Cressbrook Cemetery is a heritage-listed cemetery off Jonsson Road, Evelyn, Tablelands Region, Queensland, Australia. It was designed by Melrose & Fenwick and built from 1913 to 1940. It is also known as Cressbrook Cemetery-Evelyn. It was added to the Queensland Heritage Register on 17 June 2003.

== Heritage listing ==
Cressbrook Cemetery was listed on the Queensland Heritage Register on 17 June 2003 having satisfied the following criteria.

The place is important in demonstrating the evolution or pattern of Queensland's history.

Cressbrook Cemetery is a small private cemetery containing the headstones of four early Herbert River settlers. It is important in demonstrating the evolution or pattern of Queensland's history, in particular the development and decline of rural properties.

The place is important in demonstrating the principal characteristics of a particular class of cultural places.

The cemetery demonstrates the principal characteristics of rural homestead cemeteries, where members of extended families were buried in small private cemeteries on the property. Two of the graves in the Cressbrook Cemetery are marked with typically elaborate marble headstones, made by stonemasons in regional centres, and imported into the district.

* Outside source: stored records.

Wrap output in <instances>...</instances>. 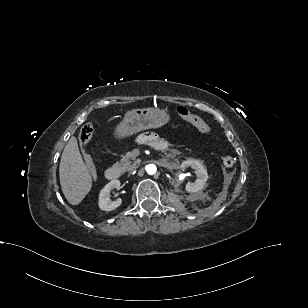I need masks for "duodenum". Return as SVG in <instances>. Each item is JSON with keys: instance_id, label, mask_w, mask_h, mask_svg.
<instances>
[{"instance_id": "duodenum-1", "label": "duodenum", "mask_w": 308, "mask_h": 308, "mask_svg": "<svg viewBox=\"0 0 308 308\" xmlns=\"http://www.w3.org/2000/svg\"><path fill=\"white\" fill-rule=\"evenodd\" d=\"M164 147V144H159L158 148L162 149ZM105 177L110 180V181H114L117 180L121 177V171L118 167H109L106 169L105 171Z\"/></svg>"}]
</instances>
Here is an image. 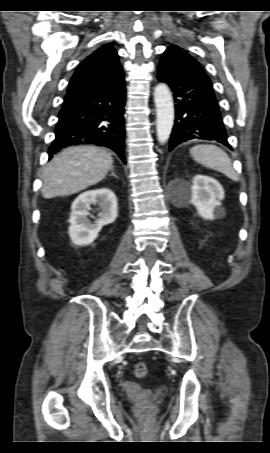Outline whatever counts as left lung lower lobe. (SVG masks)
<instances>
[{"label":"left lung lower lobe","instance_id":"1","mask_svg":"<svg viewBox=\"0 0 270 453\" xmlns=\"http://www.w3.org/2000/svg\"><path fill=\"white\" fill-rule=\"evenodd\" d=\"M158 78L172 88L176 103L169 151L191 139L215 140L231 149L212 83L197 64L182 57L164 56Z\"/></svg>","mask_w":270,"mask_h":453}]
</instances>
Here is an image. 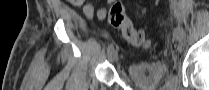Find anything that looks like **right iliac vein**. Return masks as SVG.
<instances>
[{"label":"right iliac vein","instance_id":"obj_1","mask_svg":"<svg viewBox=\"0 0 209 90\" xmlns=\"http://www.w3.org/2000/svg\"><path fill=\"white\" fill-rule=\"evenodd\" d=\"M118 53L116 49H113L108 53V59L109 61H115L117 59Z\"/></svg>","mask_w":209,"mask_h":90}]
</instances>
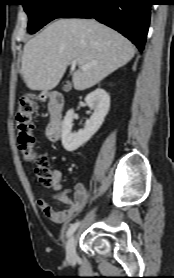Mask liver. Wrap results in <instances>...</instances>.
I'll return each mask as SVG.
<instances>
[{
	"label": "liver",
	"mask_w": 174,
	"mask_h": 278,
	"mask_svg": "<svg viewBox=\"0 0 174 278\" xmlns=\"http://www.w3.org/2000/svg\"><path fill=\"white\" fill-rule=\"evenodd\" d=\"M134 54L128 39L94 19H59L25 44L20 74L29 89L49 91L76 61L80 69L72 82L81 91L126 65ZM84 65L89 69L83 71Z\"/></svg>",
	"instance_id": "1"
}]
</instances>
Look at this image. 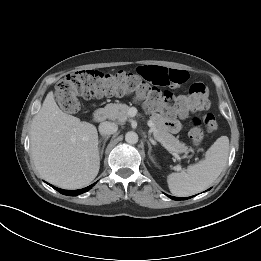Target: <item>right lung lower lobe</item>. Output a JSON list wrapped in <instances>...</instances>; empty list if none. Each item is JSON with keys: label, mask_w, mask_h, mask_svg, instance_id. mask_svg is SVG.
Instances as JSON below:
<instances>
[{"label": "right lung lower lobe", "mask_w": 261, "mask_h": 261, "mask_svg": "<svg viewBox=\"0 0 261 261\" xmlns=\"http://www.w3.org/2000/svg\"><path fill=\"white\" fill-rule=\"evenodd\" d=\"M93 185L94 184H92L86 188L80 189V190H63V189H59L56 187H54V189H56L58 192H60L61 194H64V195L76 196V195H79V194H82V193L88 191Z\"/></svg>", "instance_id": "right-lung-lower-lobe-1"}]
</instances>
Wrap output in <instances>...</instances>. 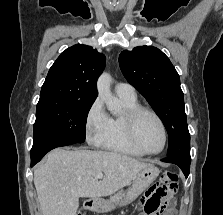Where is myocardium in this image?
Here are the masks:
<instances>
[{
	"mask_svg": "<svg viewBox=\"0 0 223 215\" xmlns=\"http://www.w3.org/2000/svg\"><path fill=\"white\" fill-rule=\"evenodd\" d=\"M145 114L151 116L157 122V124L160 128V131H161V135H162L161 146L159 147L158 150L153 151V152L141 151L139 149V147L137 145V141H136V135H135L136 125H137L139 118ZM126 133H127L128 142L136 150L138 155H141V156L158 155L163 151V149L166 145V129H165V126H164L162 120L154 111H152L146 107L139 106L127 113V115H126Z\"/></svg>",
	"mask_w": 223,
	"mask_h": 215,
	"instance_id": "1",
	"label": "myocardium"
}]
</instances>
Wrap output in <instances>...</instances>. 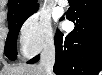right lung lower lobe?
I'll list each match as a JSON object with an SVG mask.
<instances>
[{
	"label": "right lung lower lobe",
	"mask_w": 102,
	"mask_h": 75,
	"mask_svg": "<svg viewBox=\"0 0 102 75\" xmlns=\"http://www.w3.org/2000/svg\"><path fill=\"white\" fill-rule=\"evenodd\" d=\"M66 16L75 23V28L66 36L56 32L54 73L97 75L102 65V1L73 0ZM38 60L39 55L27 63Z\"/></svg>",
	"instance_id": "1"
}]
</instances>
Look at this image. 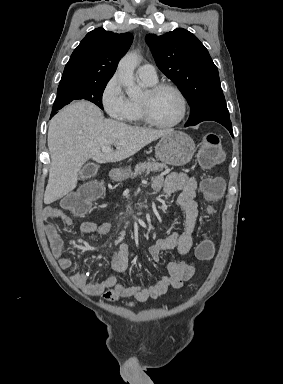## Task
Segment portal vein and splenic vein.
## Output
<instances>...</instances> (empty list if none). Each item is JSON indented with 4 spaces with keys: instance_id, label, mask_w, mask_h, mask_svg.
Wrapping results in <instances>:
<instances>
[{
    "instance_id": "18ae733b",
    "label": "portal vein and splenic vein",
    "mask_w": 283,
    "mask_h": 384,
    "mask_svg": "<svg viewBox=\"0 0 283 384\" xmlns=\"http://www.w3.org/2000/svg\"><path fill=\"white\" fill-rule=\"evenodd\" d=\"M114 146H120V144H114ZM102 152H111L110 148H107V146H103Z\"/></svg>"
}]
</instances>
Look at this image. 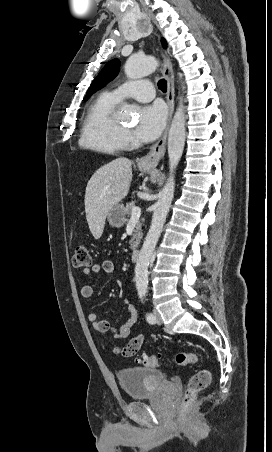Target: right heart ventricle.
I'll return each mask as SVG.
<instances>
[{
    "label": "right heart ventricle",
    "mask_w": 272,
    "mask_h": 452,
    "mask_svg": "<svg viewBox=\"0 0 272 452\" xmlns=\"http://www.w3.org/2000/svg\"><path fill=\"white\" fill-rule=\"evenodd\" d=\"M119 101L110 92L102 93L89 108L83 121L79 145L95 152L115 154L125 146L124 131L114 117Z\"/></svg>",
    "instance_id": "1"
}]
</instances>
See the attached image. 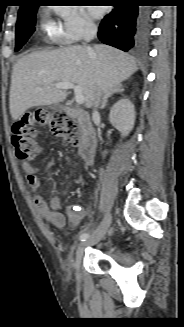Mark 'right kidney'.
Here are the masks:
<instances>
[{"label": "right kidney", "instance_id": "obj_1", "mask_svg": "<svg viewBox=\"0 0 184 327\" xmlns=\"http://www.w3.org/2000/svg\"><path fill=\"white\" fill-rule=\"evenodd\" d=\"M109 120L121 132L122 136H127L133 129L135 122L133 103L127 98L116 102L110 110Z\"/></svg>", "mask_w": 184, "mask_h": 327}]
</instances>
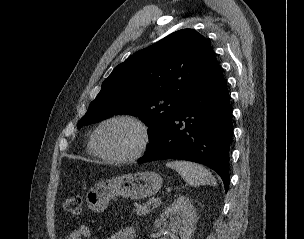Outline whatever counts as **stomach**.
Wrapping results in <instances>:
<instances>
[{
    "label": "stomach",
    "mask_w": 304,
    "mask_h": 239,
    "mask_svg": "<svg viewBox=\"0 0 304 239\" xmlns=\"http://www.w3.org/2000/svg\"><path fill=\"white\" fill-rule=\"evenodd\" d=\"M162 186V178L153 171H143L97 183L86 194L88 207L94 212L107 208L109 201L116 196L142 199L153 196Z\"/></svg>",
    "instance_id": "stomach-1"
}]
</instances>
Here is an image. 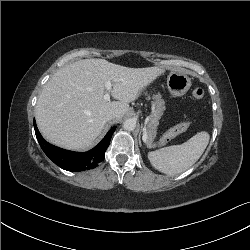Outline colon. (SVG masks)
Wrapping results in <instances>:
<instances>
[{
  "mask_svg": "<svg viewBox=\"0 0 250 250\" xmlns=\"http://www.w3.org/2000/svg\"><path fill=\"white\" fill-rule=\"evenodd\" d=\"M192 95L195 99L199 100L204 97V90L202 88H195L192 92ZM189 128L188 122H182L171 129H169L160 139L159 144L161 146L167 144L177 135L185 132Z\"/></svg>",
  "mask_w": 250,
  "mask_h": 250,
  "instance_id": "obj_1",
  "label": "colon"
}]
</instances>
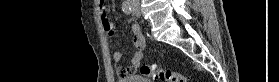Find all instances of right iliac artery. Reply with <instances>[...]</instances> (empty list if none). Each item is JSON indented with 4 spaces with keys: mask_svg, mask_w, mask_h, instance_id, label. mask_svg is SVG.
<instances>
[{
    "mask_svg": "<svg viewBox=\"0 0 279 82\" xmlns=\"http://www.w3.org/2000/svg\"><path fill=\"white\" fill-rule=\"evenodd\" d=\"M122 10L127 15L131 13V5L128 0L122 3Z\"/></svg>",
    "mask_w": 279,
    "mask_h": 82,
    "instance_id": "82829eb1",
    "label": "right iliac artery"
}]
</instances>
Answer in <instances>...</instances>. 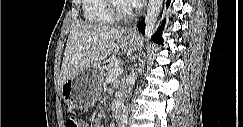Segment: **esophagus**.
I'll return each mask as SVG.
<instances>
[{"label":"esophagus","instance_id":"34e87169","mask_svg":"<svg viewBox=\"0 0 243 127\" xmlns=\"http://www.w3.org/2000/svg\"><path fill=\"white\" fill-rule=\"evenodd\" d=\"M136 33H137L136 26H133V27L130 29V34H136Z\"/></svg>","mask_w":243,"mask_h":127}]
</instances>
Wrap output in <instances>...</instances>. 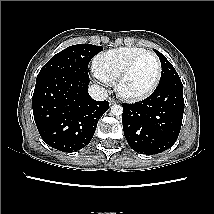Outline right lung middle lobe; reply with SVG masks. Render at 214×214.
Returning <instances> with one entry per match:
<instances>
[{
    "label": "right lung middle lobe",
    "mask_w": 214,
    "mask_h": 214,
    "mask_svg": "<svg viewBox=\"0 0 214 214\" xmlns=\"http://www.w3.org/2000/svg\"><path fill=\"white\" fill-rule=\"evenodd\" d=\"M102 50V46L91 44L70 46L54 55L43 66L37 76V80L53 74H67L89 79L88 64Z\"/></svg>",
    "instance_id": "right-lung-middle-lobe-1"
}]
</instances>
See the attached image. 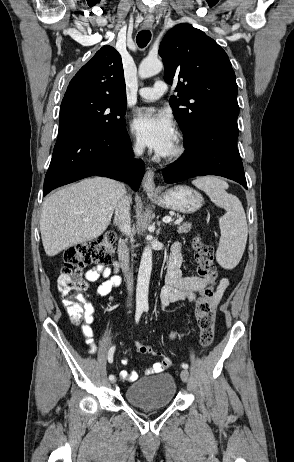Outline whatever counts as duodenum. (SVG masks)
<instances>
[{
  "mask_svg": "<svg viewBox=\"0 0 294 462\" xmlns=\"http://www.w3.org/2000/svg\"><path fill=\"white\" fill-rule=\"evenodd\" d=\"M118 257H119L118 266L122 270L127 271L129 268V251L124 241H121L118 245Z\"/></svg>",
  "mask_w": 294,
  "mask_h": 462,
  "instance_id": "duodenum-1",
  "label": "duodenum"
}]
</instances>
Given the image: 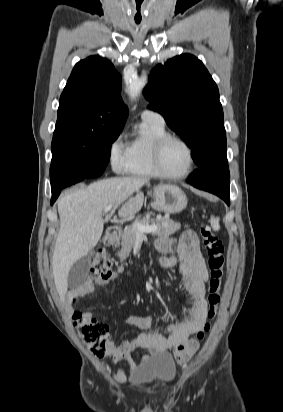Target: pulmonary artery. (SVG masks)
<instances>
[{"mask_svg":"<svg viewBox=\"0 0 283 412\" xmlns=\"http://www.w3.org/2000/svg\"><path fill=\"white\" fill-rule=\"evenodd\" d=\"M141 118L144 122L149 121L159 125H165L164 117L160 113L153 110H144L141 114Z\"/></svg>","mask_w":283,"mask_h":412,"instance_id":"1","label":"pulmonary artery"}]
</instances>
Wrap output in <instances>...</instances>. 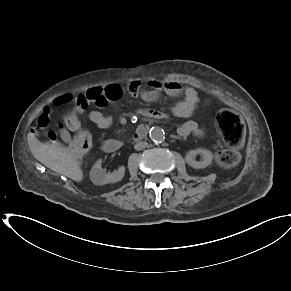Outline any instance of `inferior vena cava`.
<instances>
[{
	"instance_id": "1",
	"label": "inferior vena cava",
	"mask_w": 291,
	"mask_h": 291,
	"mask_svg": "<svg viewBox=\"0 0 291 291\" xmlns=\"http://www.w3.org/2000/svg\"><path fill=\"white\" fill-rule=\"evenodd\" d=\"M147 145H148L147 142H145V141H139V142H137L135 144L134 148H135V150H138L139 151V150L144 149Z\"/></svg>"
}]
</instances>
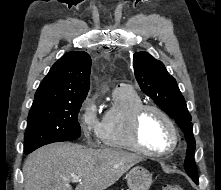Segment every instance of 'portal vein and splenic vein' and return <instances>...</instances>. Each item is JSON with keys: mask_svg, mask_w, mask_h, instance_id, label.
Returning <instances> with one entry per match:
<instances>
[{"mask_svg": "<svg viewBox=\"0 0 221 190\" xmlns=\"http://www.w3.org/2000/svg\"><path fill=\"white\" fill-rule=\"evenodd\" d=\"M72 182H81V178L78 176H74Z\"/></svg>", "mask_w": 221, "mask_h": 190, "instance_id": "portal-vein-and-splenic-vein-1", "label": "portal vein and splenic vein"}]
</instances>
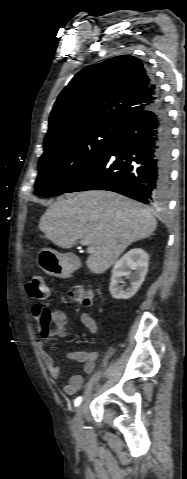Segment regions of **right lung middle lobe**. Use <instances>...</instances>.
<instances>
[{"label": "right lung middle lobe", "instance_id": "1", "mask_svg": "<svg viewBox=\"0 0 187 479\" xmlns=\"http://www.w3.org/2000/svg\"><path fill=\"white\" fill-rule=\"evenodd\" d=\"M120 129L93 127L78 130L44 145L35 183L36 194L64 193L109 148Z\"/></svg>", "mask_w": 187, "mask_h": 479}]
</instances>
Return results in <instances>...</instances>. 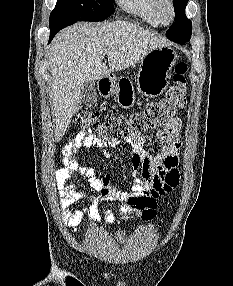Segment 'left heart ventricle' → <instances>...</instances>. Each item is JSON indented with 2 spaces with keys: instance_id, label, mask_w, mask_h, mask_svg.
<instances>
[{
  "instance_id": "obj_1",
  "label": "left heart ventricle",
  "mask_w": 233,
  "mask_h": 286,
  "mask_svg": "<svg viewBox=\"0 0 233 286\" xmlns=\"http://www.w3.org/2000/svg\"><path fill=\"white\" fill-rule=\"evenodd\" d=\"M162 14H163V17H164L165 19H168L169 16H170L169 9H168V8H164L163 11H162Z\"/></svg>"
}]
</instances>
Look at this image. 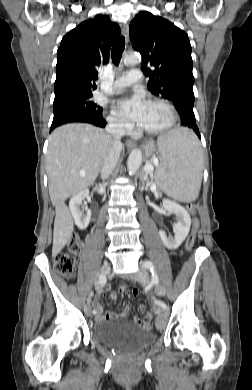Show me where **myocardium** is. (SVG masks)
Segmentation results:
<instances>
[{"instance_id": "f54148a6", "label": "myocardium", "mask_w": 252, "mask_h": 390, "mask_svg": "<svg viewBox=\"0 0 252 390\" xmlns=\"http://www.w3.org/2000/svg\"><path fill=\"white\" fill-rule=\"evenodd\" d=\"M147 103H149V104L158 103V104L164 105L170 113V120L164 127H161L158 129L148 130V129H144L141 126H139V128H138L139 132L146 134V135H160V134H164V133L170 131L175 126V124L177 122V111H176L175 106L171 102H169L168 100H165L162 98H152V99L148 100Z\"/></svg>"}]
</instances>
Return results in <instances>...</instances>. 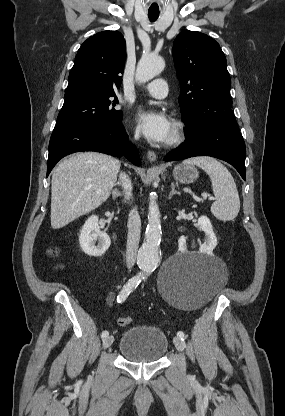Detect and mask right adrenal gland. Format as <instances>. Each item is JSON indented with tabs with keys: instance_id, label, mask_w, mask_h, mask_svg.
<instances>
[{
	"instance_id": "obj_1",
	"label": "right adrenal gland",
	"mask_w": 285,
	"mask_h": 416,
	"mask_svg": "<svg viewBox=\"0 0 285 416\" xmlns=\"http://www.w3.org/2000/svg\"><path fill=\"white\" fill-rule=\"evenodd\" d=\"M118 196H122L121 192H119V190H112L113 200H116V198H118Z\"/></svg>"
}]
</instances>
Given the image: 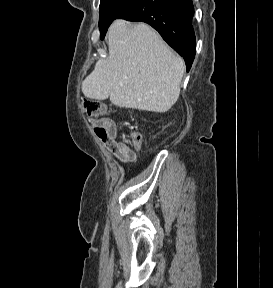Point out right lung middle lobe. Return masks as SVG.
I'll return each mask as SVG.
<instances>
[{"instance_id": "obj_1", "label": "right lung middle lobe", "mask_w": 273, "mask_h": 288, "mask_svg": "<svg viewBox=\"0 0 273 288\" xmlns=\"http://www.w3.org/2000/svg\"><path fill=\"white\" fill-rule=\"evenodd\" d=\"M137 0H101L99 29L103 39L110 24L127 11Z\"/></svg>"}]
</instances>
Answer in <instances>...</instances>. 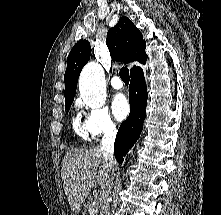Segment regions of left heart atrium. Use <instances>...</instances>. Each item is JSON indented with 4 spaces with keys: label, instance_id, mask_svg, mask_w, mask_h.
<instances>
[{
    "label": "left heart atrium",
    "instance_id": "1",
    "mask_svg": "<svg viewBox=\"0 0 221 215\" xmlns=\"http://www.w3.org/2000/svg\"><path fill=\"white\" fill-rule=\"evenodd\" d=\"M112 111L116 119H125L130 111L128 99L124 94H117L112 102Z\"/></svg>",
    "mask_w": 221,
    "mask_h": 215
}]
</instances>
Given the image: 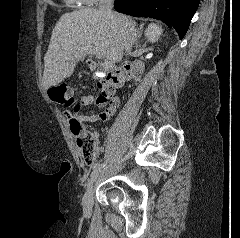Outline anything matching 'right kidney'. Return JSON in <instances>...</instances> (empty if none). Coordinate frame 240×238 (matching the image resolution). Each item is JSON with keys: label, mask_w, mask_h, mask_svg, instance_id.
I'll return each mask as SVG.
<instances>
[{"label": "right kidney", "mask_w": 240, "mask_h": 238, "mask_svg": "<svg viewBox=\"0 0 240 238\" xmlns=\"http://www.w3.org/2000/svg\"><path fill=\"white\" fill-rule=\"evenodd\" d=\"M161 34L162 27L154 23L149 24L148 28L145 31V37L152 43L157 42Z\"/></svg>", "instance_id": "1"}]
</instances>
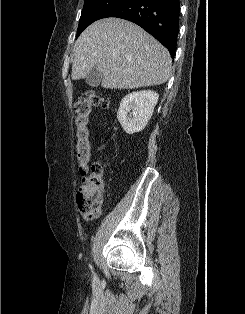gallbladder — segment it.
<instances>
[{
	"mask_svg": "<svg viewBox=\"0 0 245 314\" xmlns=\"http://www.w3.org/2000/svg\"><path fill=\"white\" fill-rule=\"evenodd\" d=\"M102 73L94 67L86 76L85 81L91 87H98L102 81Z\"/></svg>",
	"mask_w": 245,
	"mask_h": 314,
	"instance_id": "gallbladder-1",
	"label": "gallbladder"
}]
</instances>
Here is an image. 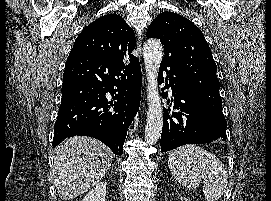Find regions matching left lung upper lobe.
<instances>
[{"label":"left lung upper lobe","mask_w":271,"mask_h":201,"mask_svg":"<svg viewBox=\"0 0 271 201\" xmlns=\"http://www.w3.org/2000/svg\"><path fill=\"white\" fill-rule=\"evenodd\" d=\"M147 38L160 39L165 52L161 63L178 73L184 87L203 102L220 132L226 135L217 66L201 30L179 14L163 12L150 24Z\"/></svg>","instance_id":"left-lung-upper-lobe-1"}]
</instances>
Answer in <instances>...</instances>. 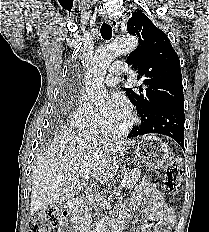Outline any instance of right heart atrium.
Instances as JSON below:
<instances>
[{"instance_id":"1","label":"right heart atrium","mask_w":209,"mask_h":232,"mask_svg":"<svg viewBox=\"0 0 209 232\" xmlns=\"http://www.w3.org/2000/svg\"><path fill=\"white\" fill-rule=\"evenodd\" d=\"M105 121L95 110L86 95H81L71 115V125L82 132L91 133L104 125Z\"/></svg>"}]
</instances>
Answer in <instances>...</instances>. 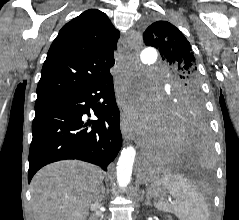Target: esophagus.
Returning <instances> with one entry per match:
<instances>
[{"label":"esophagus","instance_id":"34e87169","mask_svg":"<svg viewBox=\"0 0 239 220\" xmlns=\"http://www.w3.org/2000/svg\"><path fill=\"white\" fill-rule=\"evenodd\" d=\"M118 53H119V59L122 60L128 56V51L124 46L123 42L118 43ZM121 88V83H119L118 79L114 80L113 83V92H120ZM115 101L117 102V107H119V113H120V118L118 119L119 123H122V134L125 140L129 139V136L126 132V129L124 127V122L126 118V99H124V94L123 93H116L115 94Z\"/></svg>","mask_w":239,"mask_h":220}]
</instances>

The place has a special association with the life or work of a particular person, group or organisation of importance in Queensland's history.

The place has a special association with Queensland's history because it is the burial place of important pioneers of North Queensland. Explorer and pioneer Henry Stone surveyed blocks on the headwaters of the Burdekin River in 1859. He was the first manager of the Valley of Lagoons and first settler of the Upper Herbert, establishing the Vale of Herbert Station in 1865. Anna Stone and Mary Hull were also important early pioneers of the Upper and Lower Herbert districts, arriving as children at the Valley of Lagoons in 1868.